Ce serait un succès parce que ce texte contient tout de même des dispositions intéressantes :
- tout d'abord, il met en place un mécanisme d'exclusion ponctuelle. À la demande des pouvoirs adjudicateurs, la Commission pourra en effet approuver l'exclusion des offres dans lesquelles la valeur des produits et services non couverts par des engagements internationaux représente plus de 50 % de la valeur totale de l'offre. Le pouvoir adjudicateur devra notifier à la Commission sa volonté d'exclusion au moment de la réception des offres et la Commission pourra donner son accord dans un délai de deux mois si elle estime qu'il existe un manque substantiel de réciprocité ;
- deuxièmement, la proposition de règlement met en place une procédure susceptible d'aboutir à l'exclusion temporaire de l'ensemble des entreprises d'un pays non coopératif. Par auto saisine, à la demande d'un État membre ou à la demande des parties dites intéressées, la Commission pourra en effet décider d'ouvrir une enquête pour évaluer les difficultés rencontrées par les entreprises européennes sur les marchés publics d'un pays tiers. S'il est établi à la suite de cette enquête, que ce pays applique des mesures restrictives en matière de passation de marchés, la Commission pourra inviter ce pays à engager une concertation en vue de trouver une solution au problème. Si ce pays refuse la concertation ou si, quinze mois après son début, la concertation ne donne pas de résultats satisfaisants, la Commission pourra limiter provisoirement l'accès de produits et de services non couverts provenant du pays tiers ;
- enfin, le texte de la commission européenne comporte un mécanisme pour encadrer les offres anormalement basses. Lorsqu'un pouvoir adjudicateur prévoira d'accepter une offre anormalement basse comprenant des produits ou services ne provenant pas de l'Union, il en informera les autres soumissionnaires par écrit en expliquant pourquoi le prix ou les coûts proposés sont anormalement bas. Cette obligation de transparence et de motivation de la décision pourra donc être retenue contre lui en cas de contestation de la régularité du marché public par les entreprises évincées.

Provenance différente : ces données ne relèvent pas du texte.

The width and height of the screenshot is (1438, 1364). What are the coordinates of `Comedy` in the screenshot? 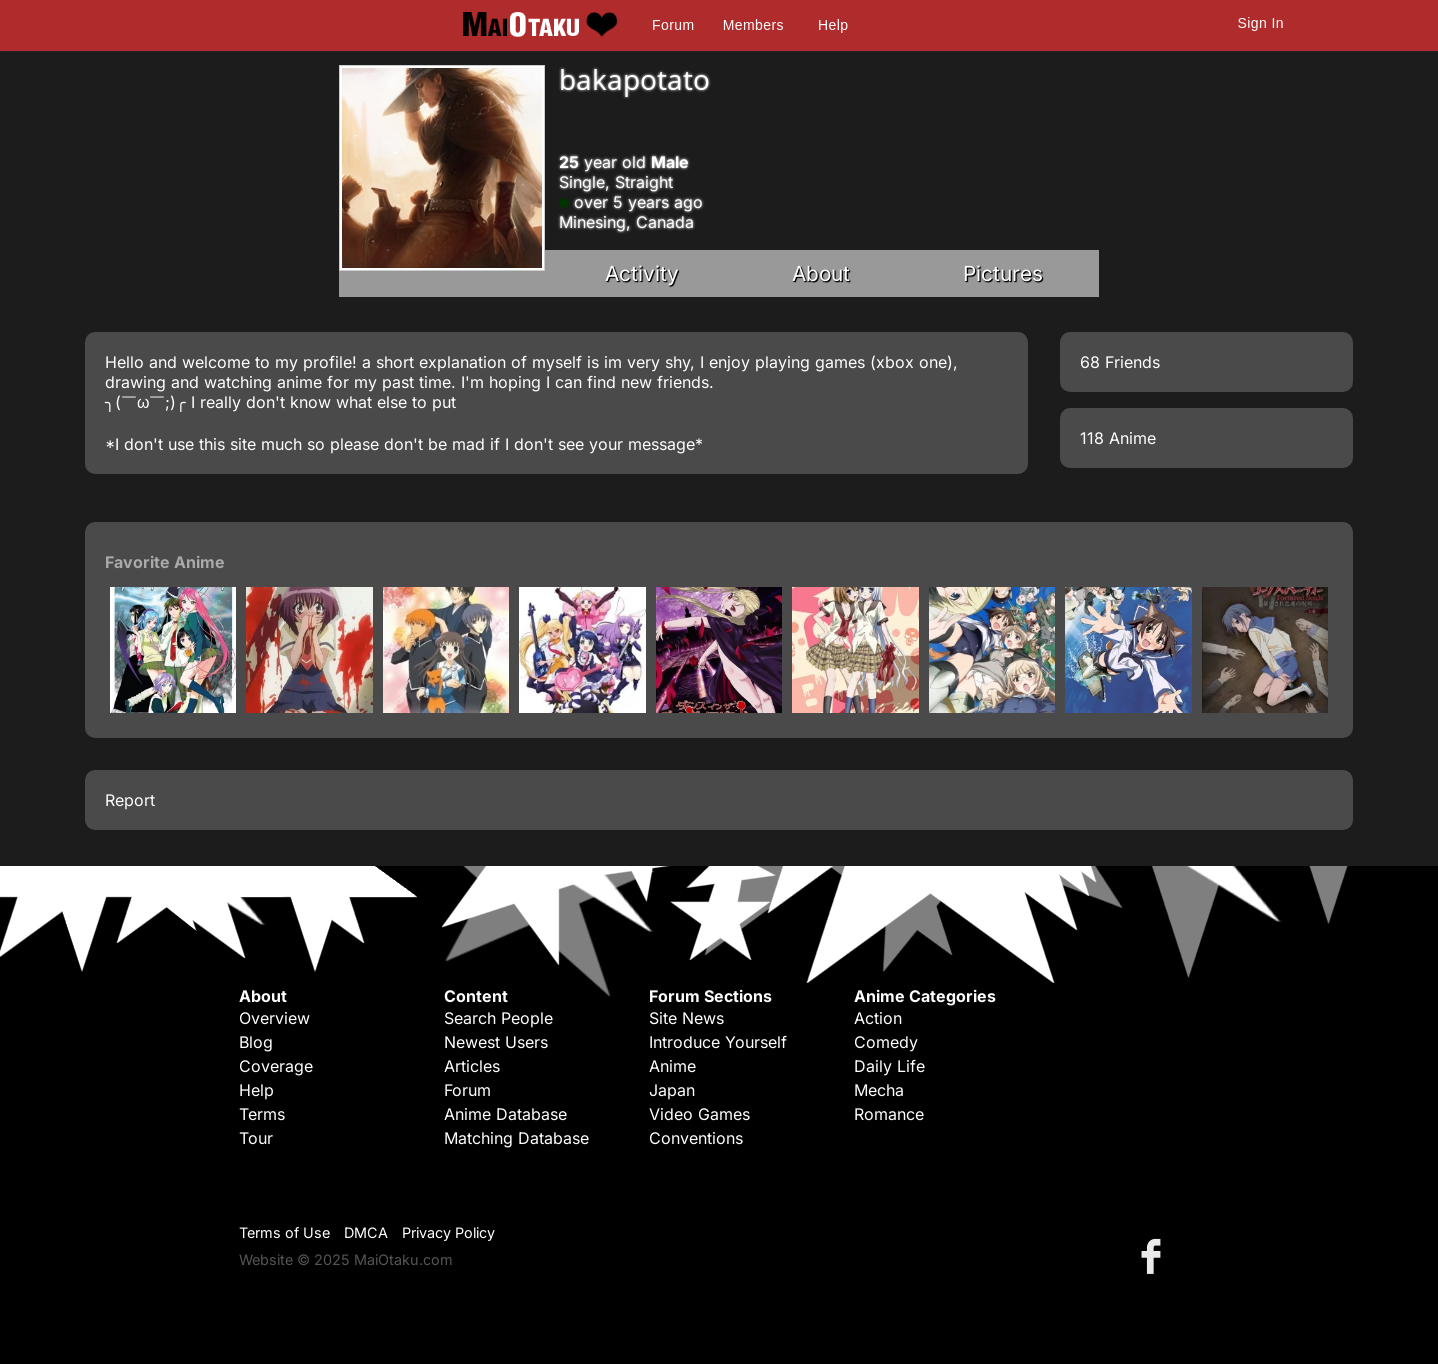 It's located at (886, 1042).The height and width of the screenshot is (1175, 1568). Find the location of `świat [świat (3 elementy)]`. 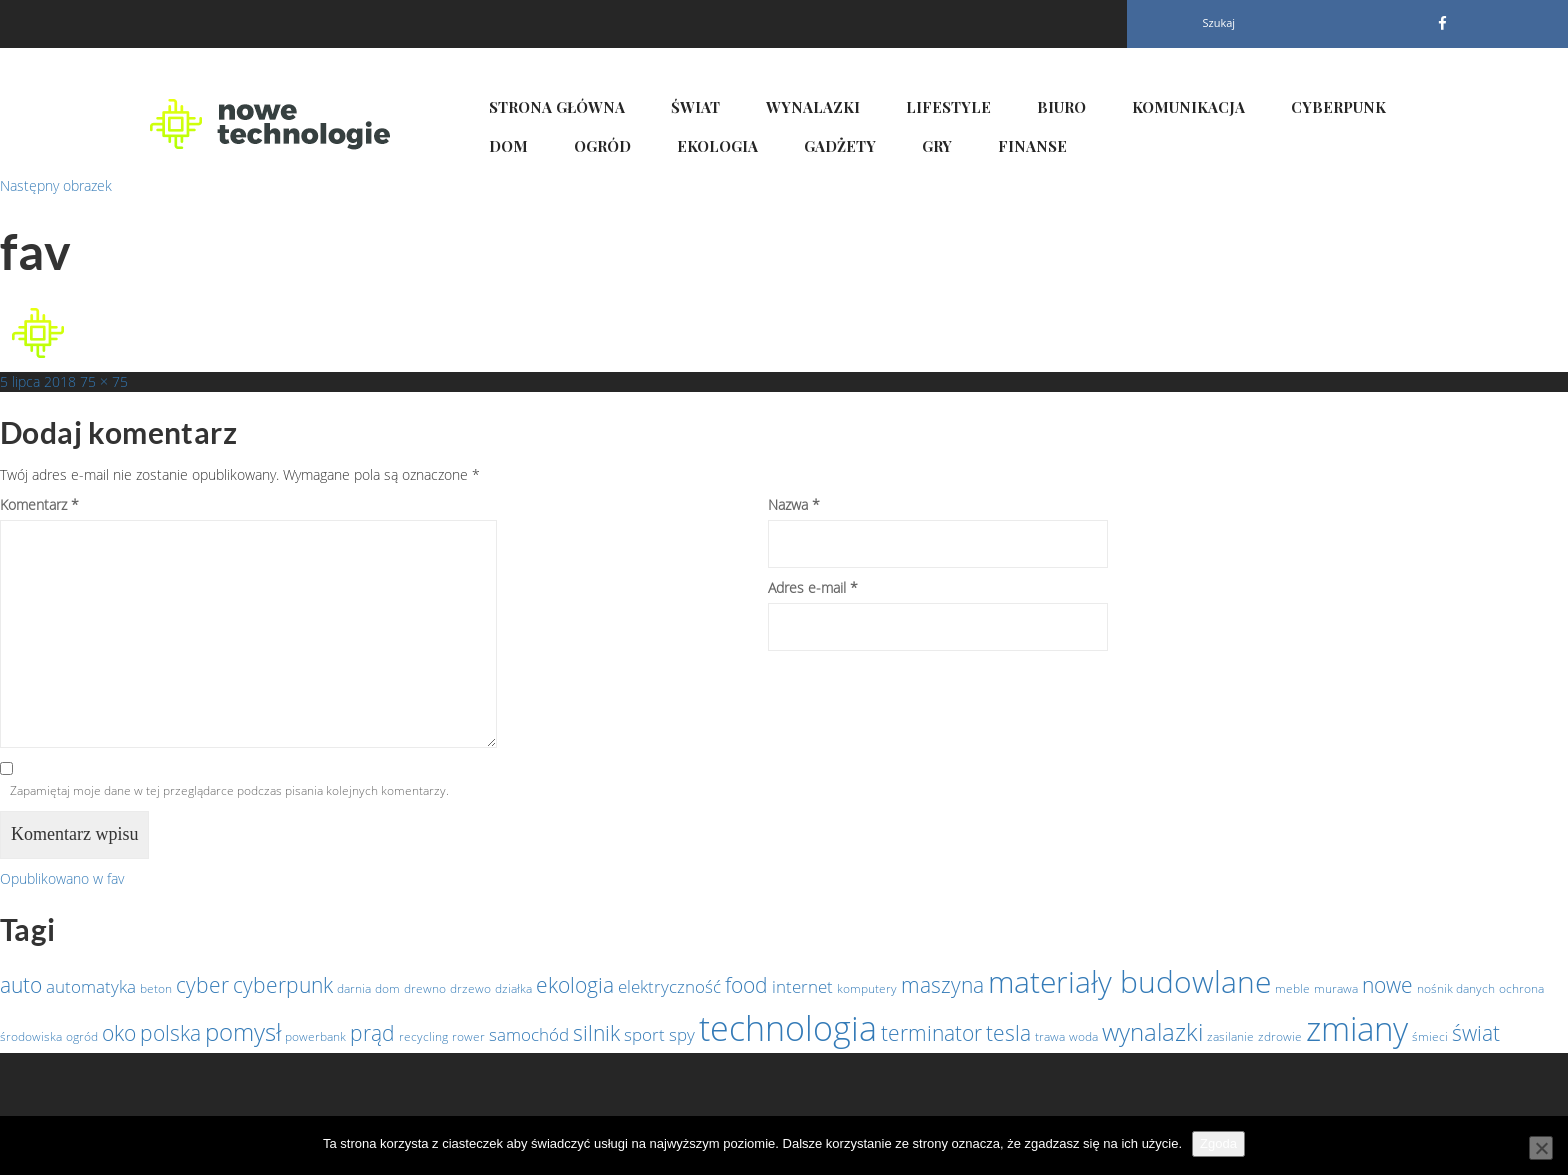

świat [świat (3 elementy)] is located at coordinates (1476, 1033).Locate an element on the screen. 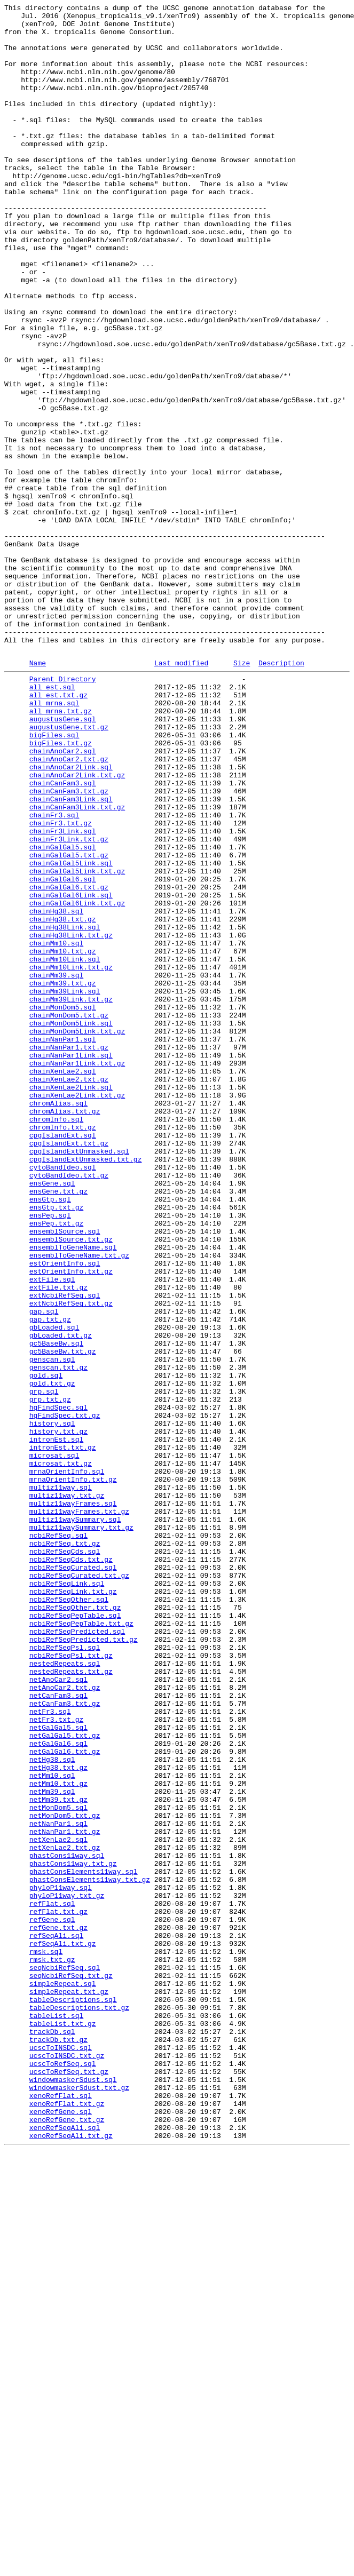 Image resolution: width=354 pixels, height=2576 pixels. extFile.sql is located at coordinates (52, 1532).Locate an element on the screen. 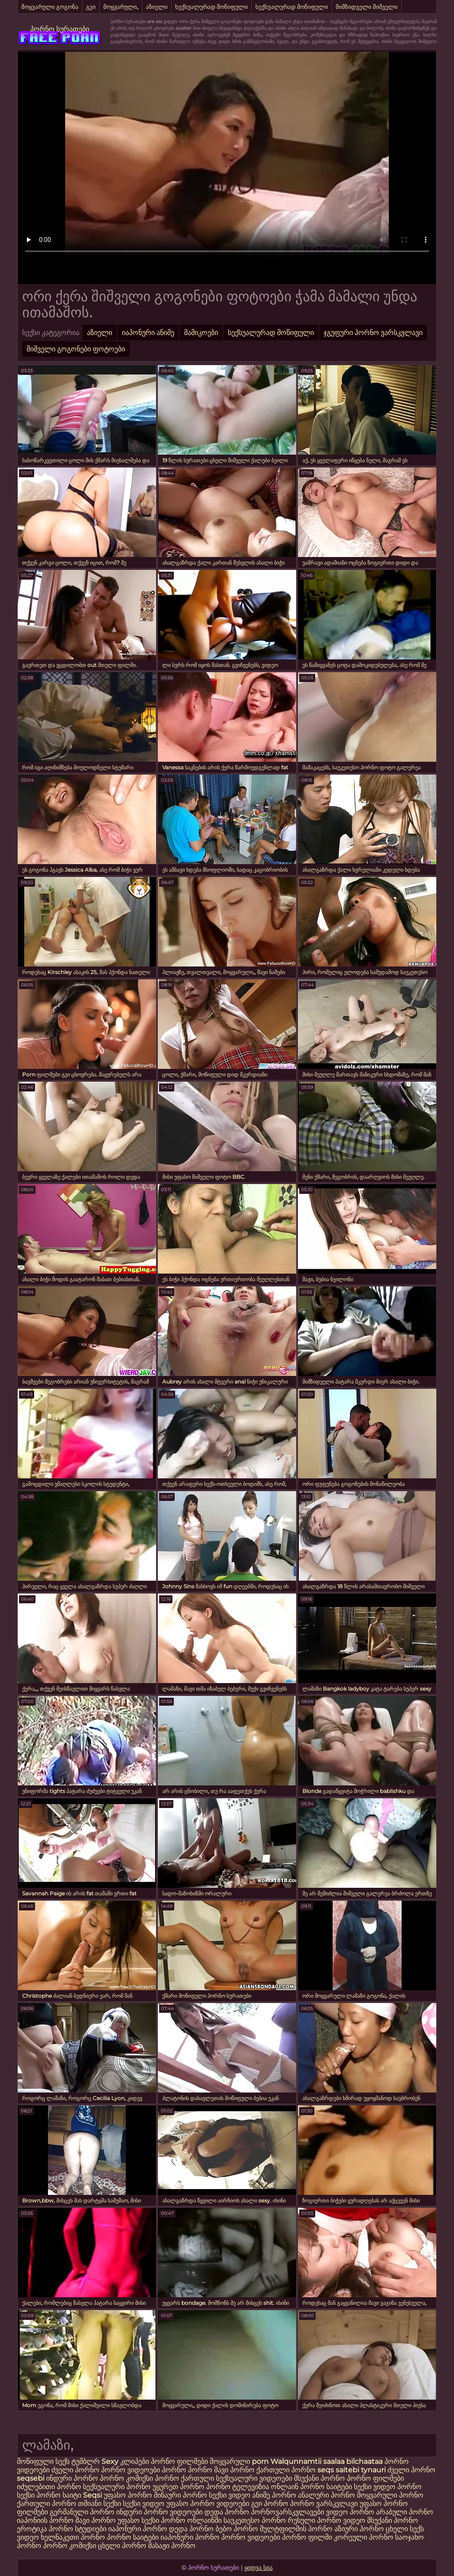  პორნო ონლაინში is located at coordinates (191, 2520).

J'en viens maintenant à la proposition de résolution de la commission des Affaires européennes déposée par son président Simon Sutour.
Cette résolution demande au Gouvernement français de soutenir la proposition de règlement européenne. Nous ne pouvons nous-mêmes que soutenir cette demande d'une part parce que l'asymétrie dans l'accès aux marchés publics est devenue intolérable et coûteuse pour l'Europe, d'autre part parce que cette proposition de règlement contient, comme je viens de le montrer, des dispositions concrètes utiles.
La proposition de résolution demande également que le futur règlement européen fasse l'objet d'une mise en oeuvre effective et complète par la Commission européenne et que le Gouvernement français invite celle-ci à exiger une réciprocité effective pour l'accès aux marchés publics. Là encore, il me semble que nous devons approuver ce discours. La proposition de règlement européen dote en effet l'Union européenne d'un outil de pression, mais son utilisation effective et donc ses effets positifs dépendront de manière cruciale de la volonté politique de s'en saisir. Il faut donc appeler la Commission à faire preuve de détermination et de fermeté dans ce domaine.
Pour toutes ces raisons, je vous propose que notre commission approuve sans modification le texte de cette proposition de résolution européenne.